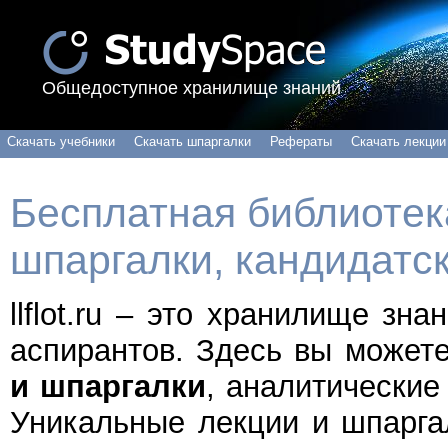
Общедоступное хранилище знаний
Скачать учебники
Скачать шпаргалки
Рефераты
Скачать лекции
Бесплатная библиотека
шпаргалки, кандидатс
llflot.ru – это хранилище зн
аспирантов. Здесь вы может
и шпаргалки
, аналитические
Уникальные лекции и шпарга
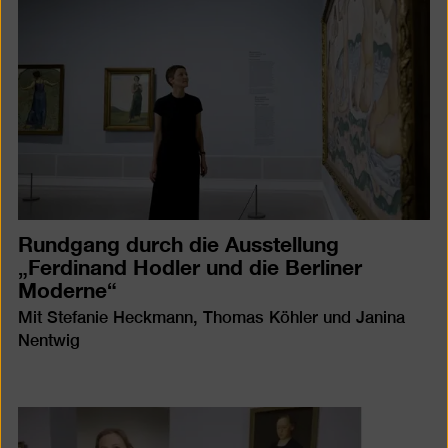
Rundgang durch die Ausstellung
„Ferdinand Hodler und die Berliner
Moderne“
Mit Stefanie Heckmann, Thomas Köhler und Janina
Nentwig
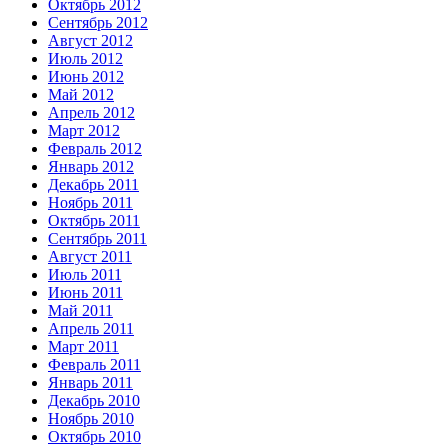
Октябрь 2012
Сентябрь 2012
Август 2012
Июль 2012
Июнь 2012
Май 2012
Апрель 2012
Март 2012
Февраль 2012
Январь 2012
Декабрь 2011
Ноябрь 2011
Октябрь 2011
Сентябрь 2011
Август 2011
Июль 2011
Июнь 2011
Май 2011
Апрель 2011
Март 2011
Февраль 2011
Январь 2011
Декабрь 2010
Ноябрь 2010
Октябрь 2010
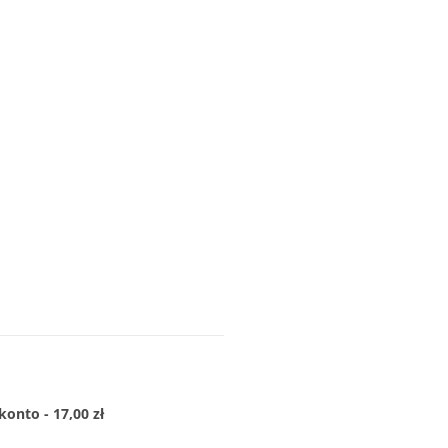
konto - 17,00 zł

·····

* _YOUR TASK_:
The lines to report are those in the material above that contain the word "шпаргалки"; copy every one of them.

* _YOUR RESPONSE_:
Скачать шпаргалки
шпаргалки, кандидатс
и шпаргалки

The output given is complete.